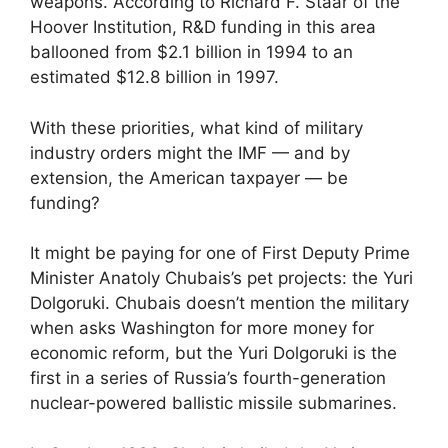
weapons. According to Richard F. Staar of the
Hoover Institution, R&D funding in this area
ballooned from $2.1 billion in 1994 to an
estimated $12.8 billion in 1997.
With these priorities, what kind of military
industry orders might the IMF — and by
extension, the American taxpayer — be
funding?
It might be paying for one of First Deputy Prime
Minister Anatoly Chubais’s pet projects: the Yuri
Dolgoruki. Chubais doesn’t mention the military
when asks Washington for more money for
economic reform, but the Yuri Dolgoruki is the
first in a series of Russia’s fourth-generation
nuclear-powered ballistic missile submarines.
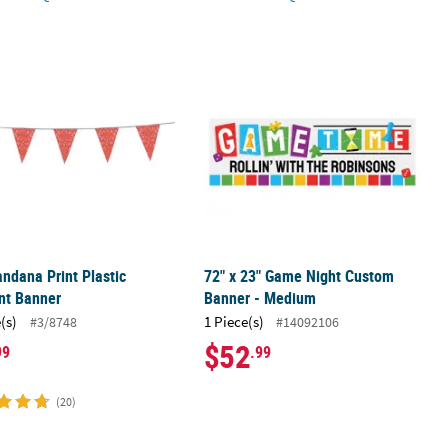
or Canvas Banners - 12 Pc.
andana Print Plastic Pennant Banner
72" x 23" Game Night Custom Banne
ndana Print Plastic
72" x 23" Game Night Custom
nt Banner
Banner - Medium
(s)
1 Piece(s)
#3/8748
#14092106
$52
99
.99
(20)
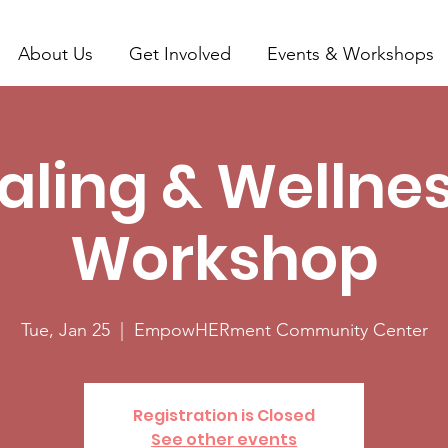
About Us
Get Involved
Events & Workshops
aling & Wellnes
Workshop
Tue, Jan 25
  |  
EmpowHERment Community Center
Registration is Closed
See other events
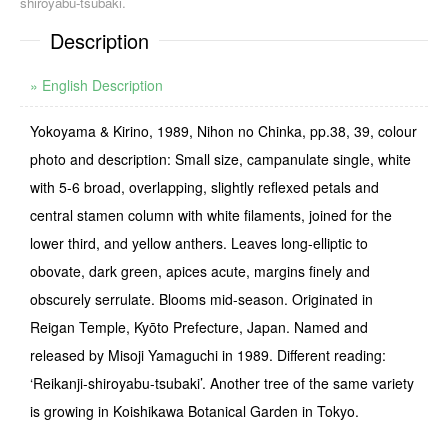
shiroyabu-tsubaki.
Description
» English Description
Yokoyama & Kirino, 1989, Nihon no Chinka, pp.38, 39, colour
photo and description: Small size, campanulate single, white
with 5-6 broad, overlapping, slightly reflexed petals and
central sta­men column with white filaments, joined for the
lower third, and yellow anthers. Leaves long-­elliptic to
obovate, dark green, apices acute, margins finely and
obscurely serrulate. Blooms mid-season. Originated in
Reigan Temple, Kyōto Prefecture, Japan. Named and
released by Misoji Yamaguchi in 1989. Different reading:
‘Reikanji-shiroyabu-tsubaki’. Another tree of the same variety
is growing in Koishikawa Botanical Garden in Tokyo.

Problem statement
Give each record above back word for word, but carry over none of the pictures.

Written response
weapons. According to Richard F. Staar of the
Hoover Institution, R&D funding in this area
ballooned from $2.1 billion in 1994 to an
estimated $12.8 billion in 1997.
With these priorities, what kind of military
industry orders might the IMF — and by
extension, the American taxpayer — be
funding?
It might be paying for one of First Deputy Prime
Minister Anatoly Chubais’s pet projects: the Yuri
Dolgoruki. Chubais doesn’t mention the military
when asks Washington for more money for
economic reform, but the Yuri Dolgoruki is the
first in a series of Russia’s fourth-generation
nuclear-powered ballistic missile submarines.
or Canvas Banners - 12 Pc.
andana Print Plastic Pennant Banner
72" x 23" Game Night Custom Banne
ndana Print Plastic
72" x 23" Game Night Custom
nt Banner
Banner - Medium
(s)
1 Piece(s)
#3/8748
#14092106
$52
99
.99
(20)
About Us
Get Involved
Events & Workshops
aling & Wellnes
Workshop
Tue, Jan 25
  |  
EmpowHERment Community Center
Registration is Closed
See other events
shiroyabu-tsubaki.
Description
» English Description
Yokoyama & Kirino, 1989, Nihon no Chinka, pp.38, 39, colour
photo and description: Small size, campanulate single, white
with 5-6 broad, overlapping, slightly reflexed petals and
central sta­men column with white filaments, joined for the
lower third, and yellow anthers. Leaves long-­elliptic to
obovate, dark green, apices acute, margins finely and
obscurely serrulate. Blooms mid-season. Originated in
Reigan Temple, Kyōto Prefecture, Japan. Named and
released by Misoji Yamaguchi in 1989. Different reading:
‘Reikanji-shiroyabu-tsubaki’. Another tree of the same variety
is growing in Koishikawa Botanical Garden in Tokyo.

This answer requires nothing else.